Low-cost airlines report busier January but fill fewer seats on planes

Ryanair said it had to cancel more than 950 flights due to the Israel-Hamas conflict.

Ryanair has said it flew more passengers in January, but revealed it had to cancel more than 950 flights due to the Israel-Hamas conflict
Ryanair planes Ryanair has said it flew more passengers in January, but revealed it had to cancel more than 950 flights due to the Israel-Hamas conflict (Niall Carson/PA)

Ryanair has said it flew more passengers in January, but revealed it had to cancel more than 950 flights due to the Israel-Hamas conflict.

The Dublin-based budget airline said it had 12.2 million customers last month, an increase of 3% on the 11.8 million people it flew during the same month last year.

It ran about 71,000 flights during January, but was forced to cancel flights as a result of the ongoing conflict in Gaza.

The firm’s load factor – an important measure for airlines of how well they are filling the seats on their planes – dipped from 91% to 89% year-on-year.

Ryanair said the load factor reduced because of the removal of its flights from some “pirate” online travel agents in December.

Websites including Booking.com, Kiwi and Kayak decided to take Ryanair off their website, a decision which the airline previously said it “welcomed” because it complained the sites sold its flights without permission.

But it flagged that the move would impact upon ticket revenues as it is forced to slash fares to fill seats, leading it to cut its full-year profit outlook.

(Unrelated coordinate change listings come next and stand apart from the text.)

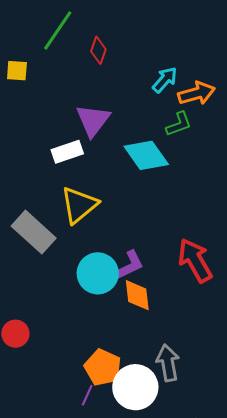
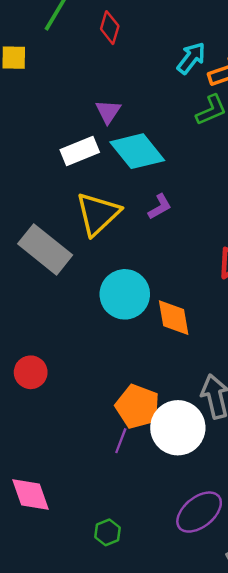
purple triangle: (93, 120) -> (108, 112), size x0.6
cyan diamond: (146, 155) -> (137, 151), moved
purple L-shape: (130, 265) -> (160, 207), moved, size x0.7

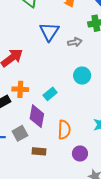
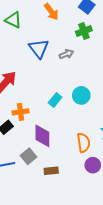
cyan circle: (82, 76) -> (81, 95), moved
cyan rectangle: (50, 94) -> (55, 100), moved
orange semicircle: (64, 130) -> (84, 143), moved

Wizz Air said it flew 14% more passengers year-on-year last month
Israel-Hamas conflict Wizz Air said it flew 14% more passengers year-on-year last month (Steve Parsons/PA)

Meanwhile, rival low-cost airline Wizz Air revealed it flew 4.7 million passengers during January, a jump of 14.2% year-on-year.

Its load factor dropped from 86% to 82%, which it said was a result of an increase in one-way traffic and as it also responded to conflict in the Middle East.

Meanwhile, the airline’s CO2 emissions soared by nearly a quarter year-on-year in January, outpacing the rise in passenger numbers.

But it said it continues to report the lowest CO2 emissions per passenger per kilometre among rival airlines, at about 52 grams on average over the past year, describing itself as Europe’s “greenest” low-cost airline.

The firm previously announced that it will restart flights to Tel Aviv in Israel from the beginning of March, from locations including London, Rome, and Budapest.